Specifically, we found the practice to be good for providing safe, effective, caring, responsive and well-led services. It was also good for providing services to the population groups of older people, people with long-term conditions, families, children and young people, working age people (including those recently retired and students), people whose circumstances may make them vulnerable and people experiencing poor mental health (including people with dementia).

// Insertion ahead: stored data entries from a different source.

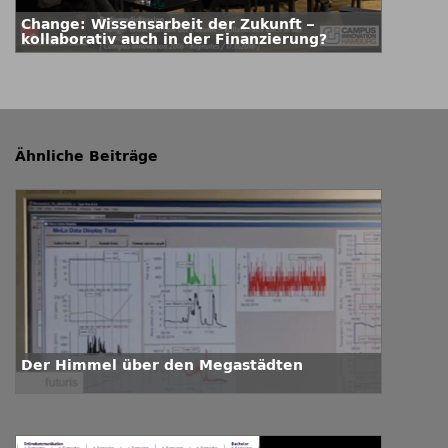
Change: Wissensarbeit der Zukunft –
kollaborativ auch in der Finanzierung?
Ähnliche Beiträge
Der Himmel über den Megastädten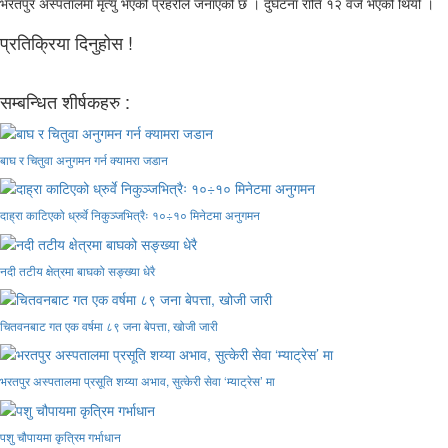
भरतपुर अस्पतालमा मृत्यु भएको प्रहरीले जनाएको छ । दुर्घटना राति १२ वजे भएको थियो ।
प्रतिक्रिया दिनुहोस !
सम्बन्धित शीर्षकहरु :
बाघ र चितुवा अनुगमन गर्न क्यामरा जडान
दाह्रा काटिएको ध्रुर्वे निकुञ्जभित्रैः १०÷१० मिनेटमा अनुगमन
नदी तटीय क्षेत्रमा बाघको सङ्ख्या धेरै
चितवनबाट गत एक वर्षमा ८९ जना बेपत्ता, खोजी जारी
भरतपुर अस्पतालमा प्रसूति शय्या अभाव, सुत्केरी सेवा ‘म्याट्रेस’ मा
पशु चौपायमा कृत्रिम गर्भाधान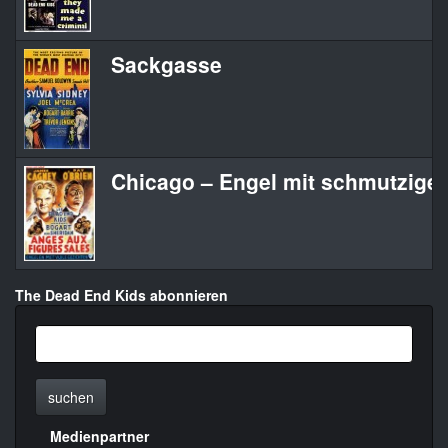
Sackgasse
Chicago – Engel mit schmutzige
The Dead End Kids abonnieren
suchen
Medienpartner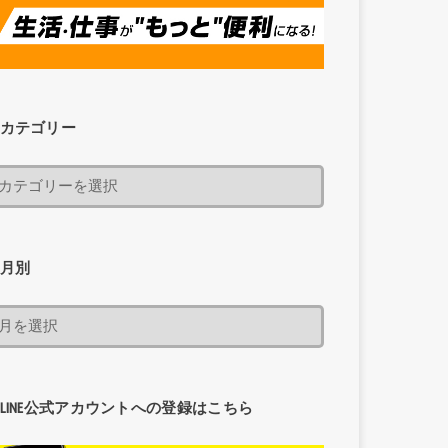
カテゴリー
月別
LINE公式アカウントへの登録はこちら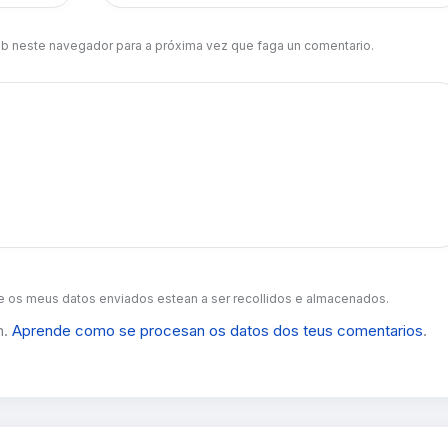
b neste navegador para a próxima vez que faga un comentario.
 os meus datos enviados estean a ser recollidos e almacenados.
m.
Aprende como se procesan os datos dos teus comentarios
.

Our key findings were as follows:

  • Patients said they were treated with compassion, dignity and respect and they were involved in their care and decisions about their treatment.
  • The practice had good facilities and was well equipped to treat patients and meet their needs.
  • Risks to patients were assessed and well managed.
  • Some patients told us that it was difficult to make pre-bookable appointments, although all said that they could be seen urgently when required.
  • Patients’ needs were assessed and care was planned and delivered following best practice guidance. Staff had received training appropriate to their roles and any further training needs had been identified and planned.

There were areas of practice where the provider needs to make improvements.

The provider should:

  • Ensure that patients, visitors and staff are protected from the risk of water borne infection by means of completing a legionella risk assessment.

Audit the outcomes of patients who receive minor surgery at the practice to help to ensure that surgery undertaken is effective and complications are known, managed and minimised.